Now, we show the implementation of intersectionAux. As the previous
version, also this one returns the length of the intersection and
writes as side effect the intersection into D.

INPUT:  array A, array B
OUTPUT: array D that is the intersection between A and B (and that may contain also possibly unallocated places at the end)
(efficient version)

int intersectionAux(A,B,D)
  heapSort(A); 
  heapSort(B);

  int i := 1; 
  int j := 1;
  int k := 1;

  // copy common elements into D 
  // as long as A and B are not exhausted
  while i <= A.length and j <= B.length do
    // find the next common element
    // by moving i and j to same value in A and B
    while i <= A.length and j <= B.length and A[i] != B[j] do
      if A[i] < A[j]
         then i++;
         else j++;
      if i <= A.length and j <= B.length 
      // the loop condition failed because A[i] != B[j] failed,
      // that is, a common element was found
          then D[k] := A[i]
          i++; j++; k++;
  // the condition failed because one of A, B was exhausted,
  // the variable k, however, points to the next position in D
  // where common elements could be inserted

  return k-1;

The running time of this version of intersectionAux is theta(n.log n) for
the sorting, followed by theta(n) for the parallel scan. The overall running time of intersection, which also includes the call to copy, is therefore theta(n.log n)


Question 3: K-th Smallest Element in an Array

We start immediately with the more clever version, often called
quickselect.
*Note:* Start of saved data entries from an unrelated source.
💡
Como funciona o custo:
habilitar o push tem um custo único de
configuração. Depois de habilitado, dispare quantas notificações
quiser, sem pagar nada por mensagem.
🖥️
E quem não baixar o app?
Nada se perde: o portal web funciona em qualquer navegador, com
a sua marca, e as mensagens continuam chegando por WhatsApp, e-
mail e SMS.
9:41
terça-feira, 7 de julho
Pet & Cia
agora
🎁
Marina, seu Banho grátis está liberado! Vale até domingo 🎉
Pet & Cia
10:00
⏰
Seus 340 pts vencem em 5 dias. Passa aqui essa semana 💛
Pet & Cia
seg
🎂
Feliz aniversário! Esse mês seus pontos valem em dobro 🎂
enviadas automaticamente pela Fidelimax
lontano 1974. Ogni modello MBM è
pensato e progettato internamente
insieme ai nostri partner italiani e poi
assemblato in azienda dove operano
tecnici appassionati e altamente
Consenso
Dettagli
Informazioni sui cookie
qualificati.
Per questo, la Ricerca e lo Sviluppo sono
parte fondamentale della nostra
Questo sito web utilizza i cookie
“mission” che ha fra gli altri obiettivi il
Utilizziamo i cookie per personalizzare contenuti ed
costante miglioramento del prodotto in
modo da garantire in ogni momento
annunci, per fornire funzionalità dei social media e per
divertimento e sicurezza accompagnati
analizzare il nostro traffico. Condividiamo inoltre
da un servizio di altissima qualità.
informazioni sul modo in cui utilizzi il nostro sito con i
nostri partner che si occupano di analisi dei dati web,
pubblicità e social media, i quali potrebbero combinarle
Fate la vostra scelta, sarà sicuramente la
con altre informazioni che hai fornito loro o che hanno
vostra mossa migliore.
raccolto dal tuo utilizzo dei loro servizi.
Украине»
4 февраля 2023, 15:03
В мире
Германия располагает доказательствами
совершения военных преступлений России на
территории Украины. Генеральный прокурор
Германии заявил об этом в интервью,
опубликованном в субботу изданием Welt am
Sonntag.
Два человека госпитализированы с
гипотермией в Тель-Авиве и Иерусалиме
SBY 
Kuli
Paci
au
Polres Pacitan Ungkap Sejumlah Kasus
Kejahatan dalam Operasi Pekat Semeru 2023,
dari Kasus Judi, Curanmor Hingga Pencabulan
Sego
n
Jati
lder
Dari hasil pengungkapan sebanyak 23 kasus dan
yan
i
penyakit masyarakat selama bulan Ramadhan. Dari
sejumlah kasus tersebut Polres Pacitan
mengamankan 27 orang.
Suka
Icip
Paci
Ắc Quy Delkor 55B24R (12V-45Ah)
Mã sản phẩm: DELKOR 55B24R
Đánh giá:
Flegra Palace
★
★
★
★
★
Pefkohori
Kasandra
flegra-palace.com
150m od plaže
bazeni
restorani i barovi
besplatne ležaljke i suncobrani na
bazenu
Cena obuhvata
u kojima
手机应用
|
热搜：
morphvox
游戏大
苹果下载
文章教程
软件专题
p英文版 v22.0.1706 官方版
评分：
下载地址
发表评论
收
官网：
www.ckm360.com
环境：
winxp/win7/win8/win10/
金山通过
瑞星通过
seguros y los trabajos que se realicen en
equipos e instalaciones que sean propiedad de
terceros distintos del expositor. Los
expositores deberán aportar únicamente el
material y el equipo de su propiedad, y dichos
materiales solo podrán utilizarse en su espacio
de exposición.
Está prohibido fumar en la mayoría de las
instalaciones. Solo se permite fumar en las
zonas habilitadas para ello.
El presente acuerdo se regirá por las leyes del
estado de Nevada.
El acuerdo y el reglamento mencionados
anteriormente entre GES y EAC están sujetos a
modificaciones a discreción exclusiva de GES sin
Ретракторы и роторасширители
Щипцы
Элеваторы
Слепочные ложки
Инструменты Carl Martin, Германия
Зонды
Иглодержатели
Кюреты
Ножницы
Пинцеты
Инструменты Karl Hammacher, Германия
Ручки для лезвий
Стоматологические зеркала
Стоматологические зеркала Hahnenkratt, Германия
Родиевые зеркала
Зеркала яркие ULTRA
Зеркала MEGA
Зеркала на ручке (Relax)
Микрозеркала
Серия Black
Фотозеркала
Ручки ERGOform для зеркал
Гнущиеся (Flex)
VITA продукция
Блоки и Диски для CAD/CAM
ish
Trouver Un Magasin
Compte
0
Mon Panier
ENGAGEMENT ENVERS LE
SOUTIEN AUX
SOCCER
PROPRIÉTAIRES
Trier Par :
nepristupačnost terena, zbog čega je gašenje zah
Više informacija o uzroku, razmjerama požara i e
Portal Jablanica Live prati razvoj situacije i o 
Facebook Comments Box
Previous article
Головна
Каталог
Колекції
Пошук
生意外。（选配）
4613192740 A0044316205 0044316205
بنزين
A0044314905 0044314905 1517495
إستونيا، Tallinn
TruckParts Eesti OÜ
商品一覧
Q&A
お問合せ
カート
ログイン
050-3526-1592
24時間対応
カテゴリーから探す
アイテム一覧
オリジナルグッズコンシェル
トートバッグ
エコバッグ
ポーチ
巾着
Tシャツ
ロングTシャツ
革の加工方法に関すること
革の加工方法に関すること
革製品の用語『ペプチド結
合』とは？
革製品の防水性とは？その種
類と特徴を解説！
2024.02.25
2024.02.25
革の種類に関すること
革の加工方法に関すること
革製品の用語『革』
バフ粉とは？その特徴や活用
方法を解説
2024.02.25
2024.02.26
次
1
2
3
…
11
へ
The idea is again to keep a segment A[l..r] that contains
the element we are looking for. One should note that in an
application, one may want to first copy A into an auxiliary array,
since quickselect destroys the order of A.

INPUT:  array A, number k
OUTPUT: k-th smallest element in A

int select(A,k)
  return quickselect(A,k,1,A.length);


INPUT:  array A, number k, indices l, r such that 
     the k-th smallest element of A is in the segment A[l..r]
OUTPUT: k-th smallest element in A

int quickselect(A,k,l,r)

  if l=r
    // the segment A[l..r] has only one element, which must be
    // the k-th smallest element of A, according to the input condition
    then return A[l];

  m := partition(A,l,r);
  if m = k
     then return A[m];
  else if k > m
     then return quickselect(A,m+1,r);
  else return quickselect(A,l,m-1);

Note that the actions in the code guarantee that for each recursive call, the k-th smallest element of A is in the segment A[l..r].

Under the assumption that the selection always takes place more ore
less in the middle, the running time satisfies the recurrence

T(n) = T(n/2) + theta(n)

The parameters to plug into the formula of the Master Theorem are
therefore

a = 1, b = 2, c = 1.

That gives the comparison

log_b a = log_2 1 = 0 < 1 = c.

That is, c wins and the overall running time is theta(n^1) = theta(n).

As for quicksort, a situation where the worst case occurs is the one where A is sorted. If then we ask for the n-th greatest element, that is, the maximum, the running time is quadratic.